FedEx reported fiscal fourth-quarter earnings before the bell. Ex-items, the shipping company posted earnings of $679 million, or $2.13 a share, topping analysts’ consensus estimates of $1.96 per share. The outperformance came as a result of increased business, as well as lower costs attributable to a decrease in jet fuel prices.
FedEx’s Express is its biggest business, bringing in half the company’s revenue, but it’s weak—the growth engine for FedEx remains on the ground.
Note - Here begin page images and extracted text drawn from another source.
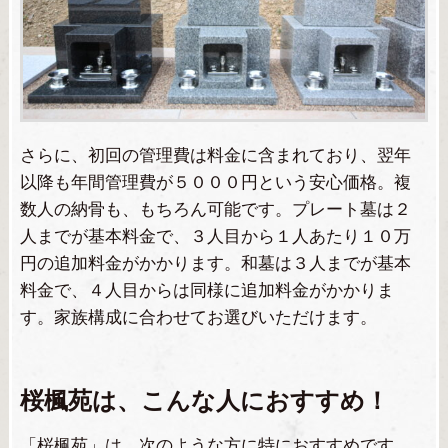
さらに、初回の管理費は料金に含まれており、翌年
以降も年間管理費が５０００円という安心価格。複
数人の納骨も、もちろん可能です。プレート墓は２
人までが基本料金で、３人目から１人あたり１０万
円の追加料金がかかります。和墓は３人までが基本
料金で、４人目からは同様に追加料金がかかりま
す。家族構成に合わせてお選びいただけます。
桜楓苑は、こんな人におすすめ！
「桜楓苑」は、次のような方に特におすすめです。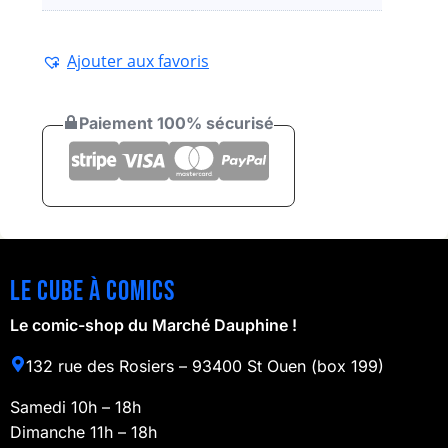
Ajouter aux favoris
Paiement 100% sécurisé
Le cube à comics
Le comic-shop du Marché Dauphine !
132 rue des Rosiers – 93400 St Ouen (box 199)
Samedi 10h – 18h
Dimanche 11h – 18h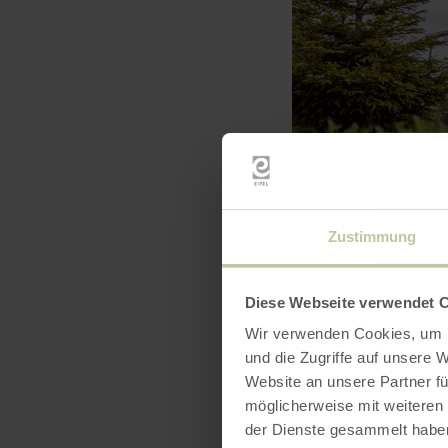
Zustimmung
Diese Webseite verwendet 
Wir verwenden Cookies, um I
und die Zugriffe auf unsere 
Website an unsere Partner fü
möglicherweise mit weiteren
der Dienste gesammelt habe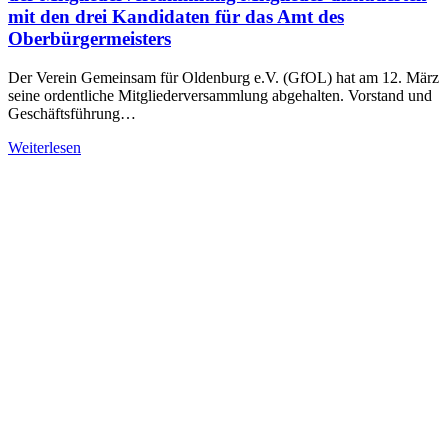
mit den drei Kandidaten für das Amt des
Oberbürgermeisters
Der Verein Gemeinsam für Oldenburg e.V. (GfOL) hat am 12. März
seine ordentliche Mitgliederversammlung abgehalten. Vorstand und
Geschäftsführung…
Weiterlesen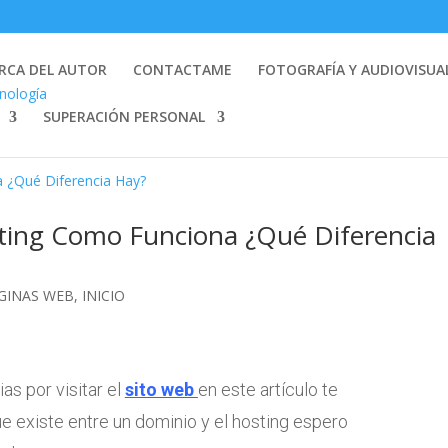
RCA DEL AUTOR
CONTACTAME
FOTOGRAFÍA Y AUDIOVISUA
SUPERACIÓN PERSONAL
ting Como Funciona ¿Qué Diferencia
GINAS WEB
,
INICIO
s por visitar el
sito web
en este artículo te
ue existe entre un dominio y el hosting espero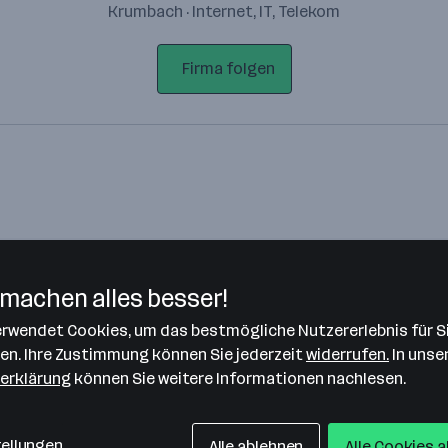
Krumbach · Internet, IT, Telekom
Firma folgen
machen alles besser!
verwendet Cookies, um das bestmögliche Nutzererlebnis für S
Bitte stimme unseren Cookie-
len. Ihre Zustimmung können Sie jederzeit
widerrufen.
In unse
Richtlinien zu, um diese Karte
erklärung
können Sie weitere Informationen nachlesen.
anzuzeigen.
Zustimmung geben
tellungen
Alle ablehnen
Alle Cookies 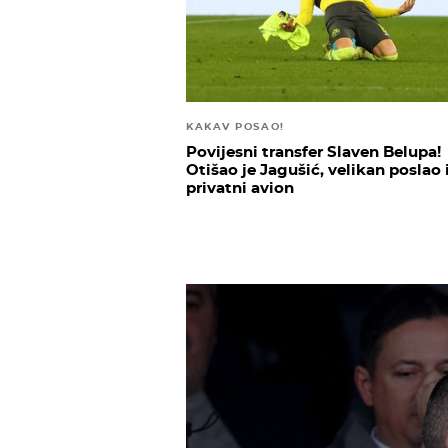
KAKAV POSAO!
Povijesni transfer Slaven Belupa!
Otišao je Jagušić, velikan poslao 
privatni avion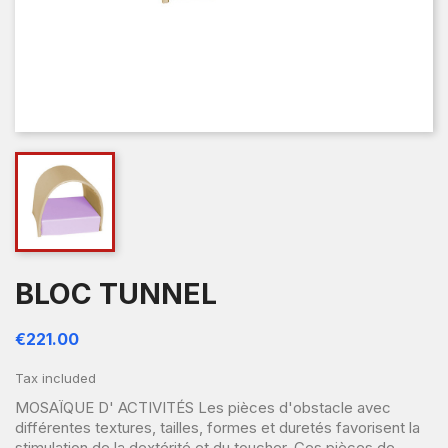
BLOC TUNNEL
€221.00
Tax included
MOSAÏQUE D' ACTIVITÉS Les pièces d'obstacle avec
différentes textures, tailles, formes et duretés favorisent la
stimulation de la dextérité et du toucher. Ces pièces de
Fiscal fourth-quarter daily ground volume growth came in at 10 percent versus 9.9 percent the previous quarter. Ground volume growth for FedEx rival UPS came in at 4.8 percent for the quarter, according to Donald Broughton, managing director at investment banking firm Avondale Partners.
FedEx Ground’s growth is driven in part by its truck operators, who are independent owner-operators, according to Broughton. At FedEx, all drivers own their own routes making them more aggressive at expanding their delivery areas. UPS drivers are paid per hour, according to Broughton.
UPS confirmed to CNBC that its drivers are paid by the hour, according to their collective bargaining agreement.
With regard to FedEx Express, the company has been focusing lately on modernizing its aircraft fleet by retiring older planes.